FinitePreOrder(S) : Category == Definition where
S : SetCategory

Definition ==> Join(CoercibleTo(OutputForm), SetCategory) with

lt: (n:S,%,%) -> Boolean
++ x < y is a less than test.
gt: (n:S,%, %) -> Boolean
++ x > y is a greater than test.
ge: (n:S,%, %) -> Boolean
++ x >= y is a greater than or equal test.
le: (n:S,%, %) -> Boolean
++ x <= y is a less than or equal test.

ge(n:S,x:%,y:%) == le(n,y,x)
-- impliments x >= y == y <= x

gt(n:S,x:%,y:%) == lt(n,y,x)
-- impliments x > y == y < x

lt(n:S,x:%,y:%) == le(n,x,y) and not(le(n,y,x))
-- impliments x < y == x <= y and not(y <= x)

@

\section{FPORDER FinitePartialOrder}
<<category FPORDER FinitePartialOrder>>=
)abbrev category FPORDER FinitePartialOrder
++ Author: Martin Baker
++ Description:
++ based on PORDER in catdef.spad.pamphlet which is a
++ class of partially ordered sets, that is sets equipped with
++ transitive, reflexive and antisymmetric relation \spad{<=}.

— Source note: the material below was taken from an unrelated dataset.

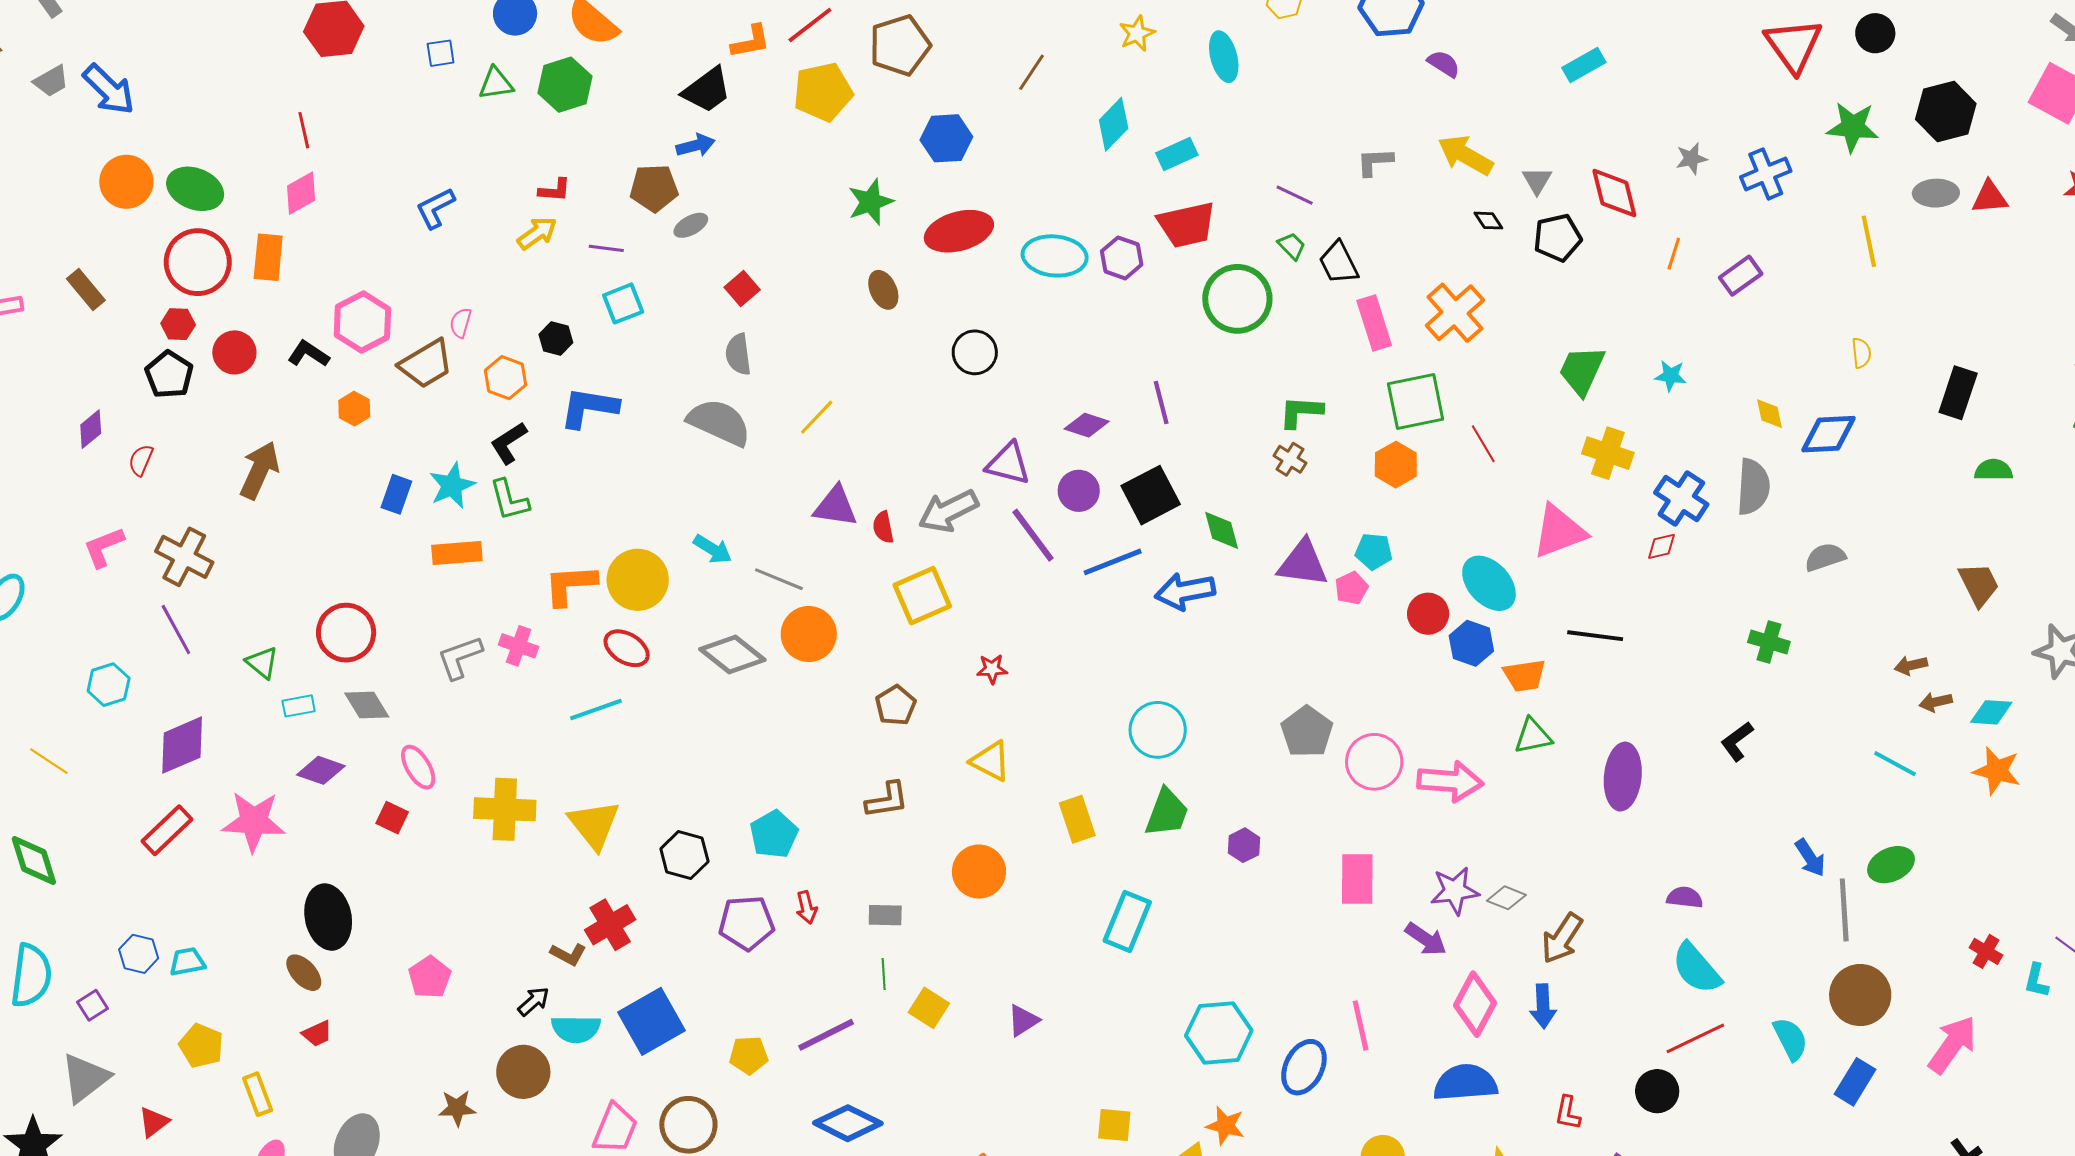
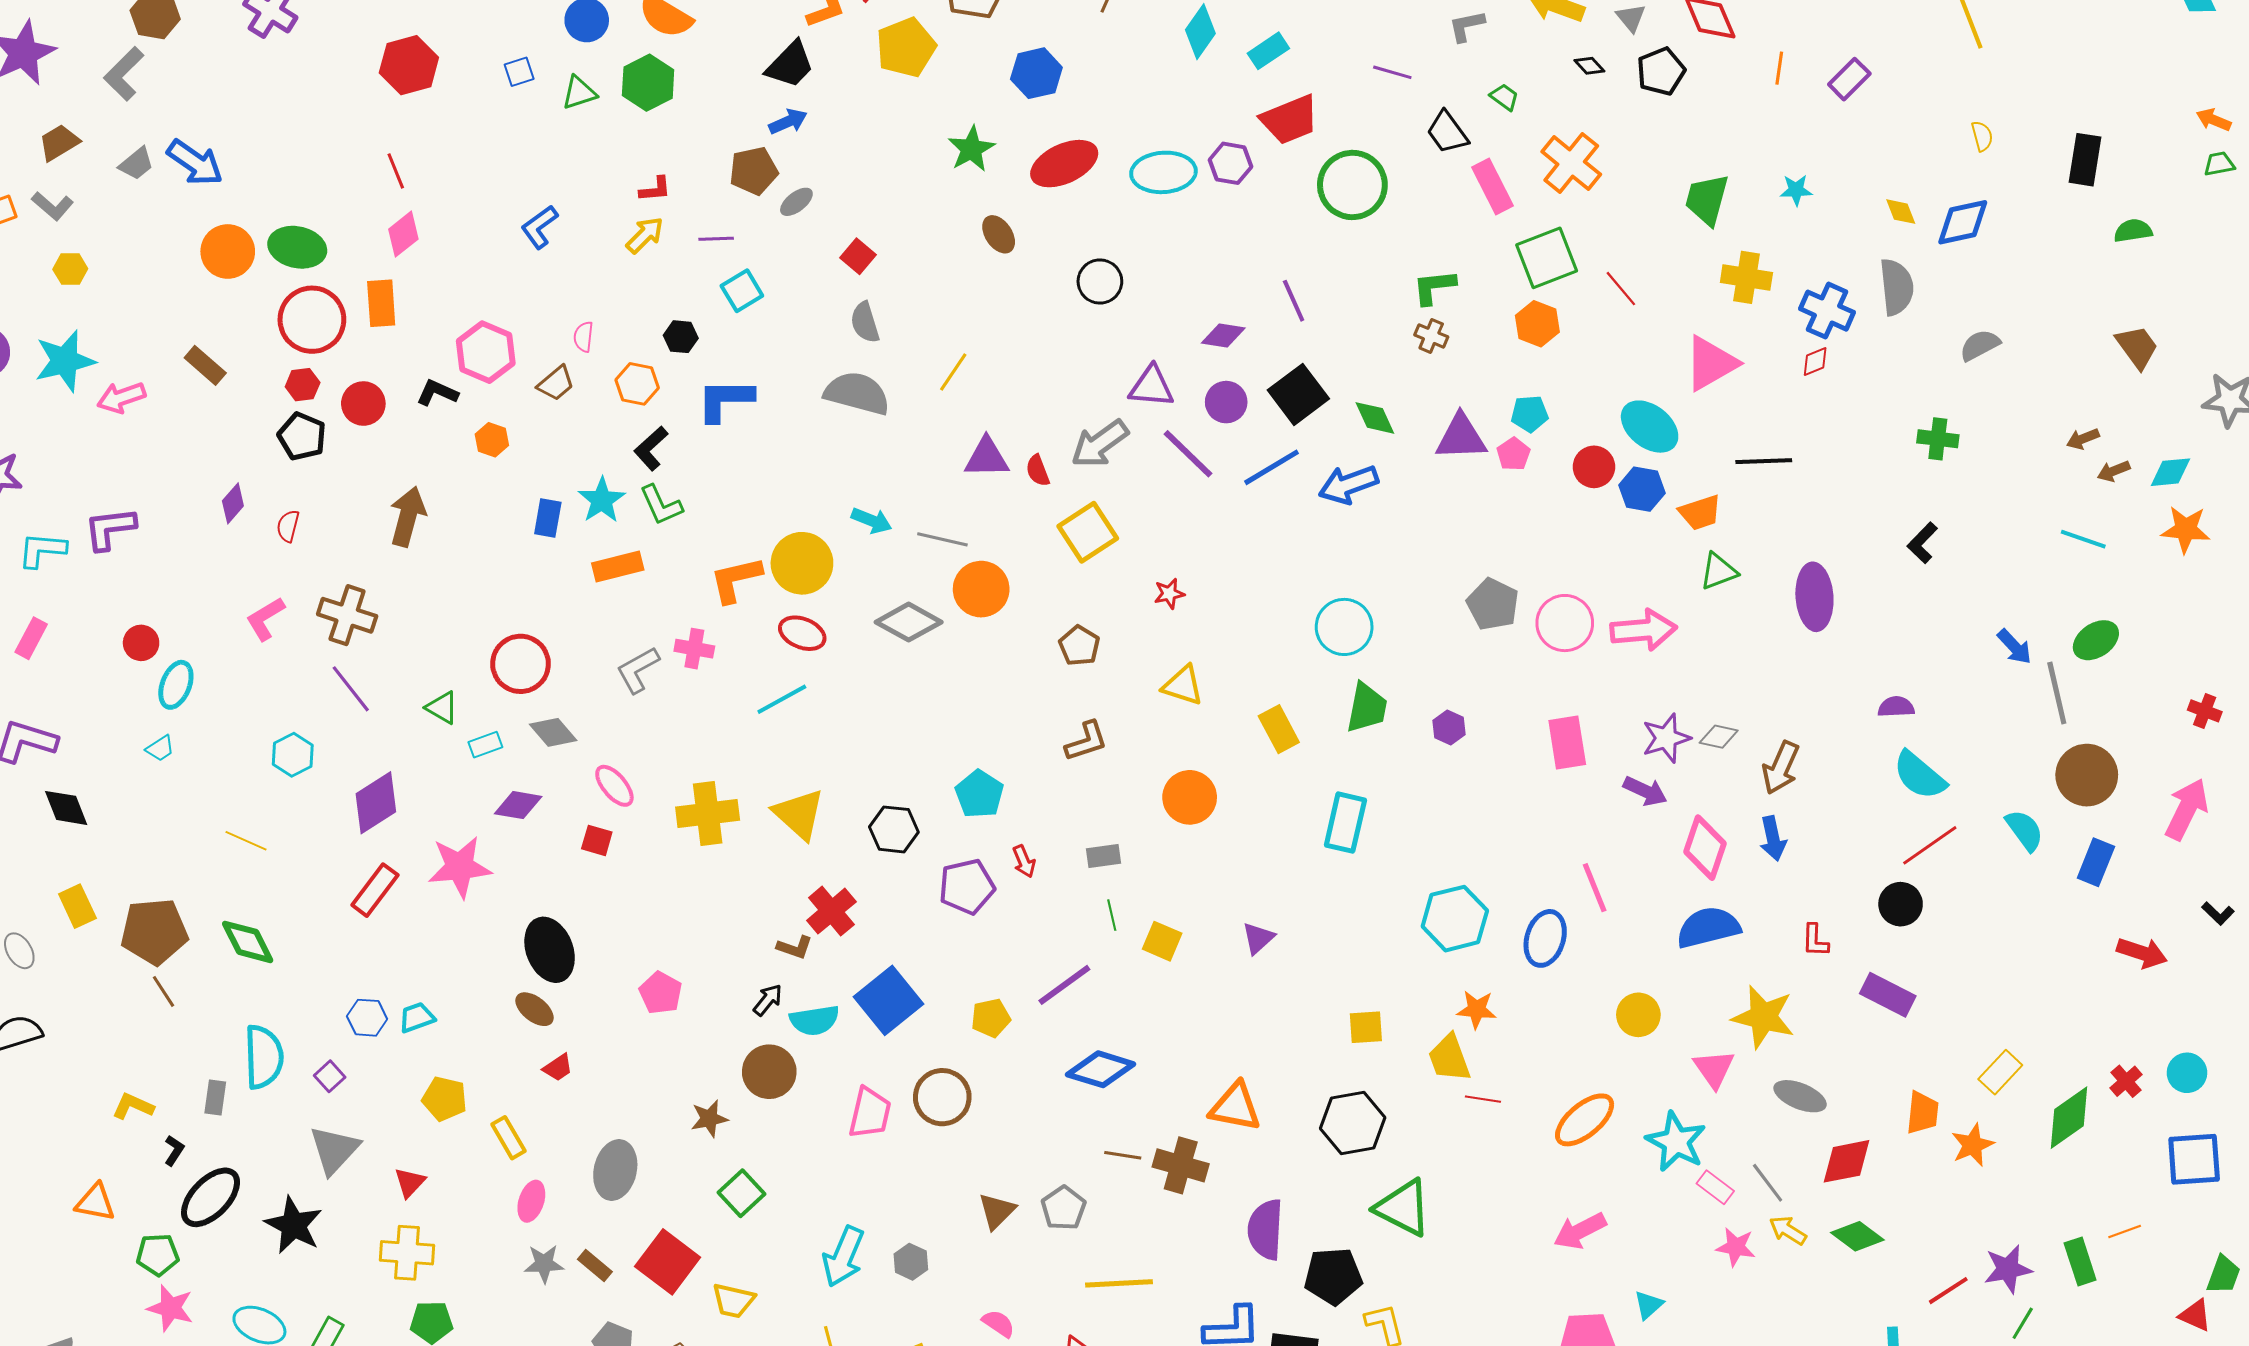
green trapezoid: (1292, 246) -> (1504, 97), moved
brown trapezoid: (426, 364) -> (556, 383), size x0.7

PartialOrder(S) : Category == Definition where
S : SetCategory

Definition ==> FinitePreOrder(S) with

eq: (n:S,%,%) -> Boolean
++ antisymmetric: if x<=y and y<=x then x=y

eq(n:S,x:%,y:%) == le(n,x,y) and le(n,y,x)
-- x = y == x <= y and y <= x
-- antisymmetric: if x<=y and y<=x then x=y

@

\section{domain FPO FinPreOrd}
<<domain FPO FinPreOrd>>=
)abbrev domain FPO FinPreOrd
++ Author: Martin Baker
++ Date Created: November 2013
++ Date Last Updated: November 2013
++ Basic Operations:
++ Related Constructors:
++ Keywords: finite pre order poset
++ Description:
++ finite partial order
++
++ References:
++ http: //www.euclideanspace.com/maths/standards/program/mycode/discrete/graph/

FinPreOrd(S) : Exports == Implementation where

S : SetCategory

--Exports ==> Join(DirectedGraph(S),FinitePreOrder(S))
Exports ==> FinitePreOrder(S)

Implementation ==> DirectedGraph(S) add

--le(n:S,x:%,y:%) == routeNodes(s, x, y) ~= []
--le(n:S,x:%,y:%) == routeNodeRecursive(s, x, y, []) ~= []
le(n:S,x:%,y:%) == true()

@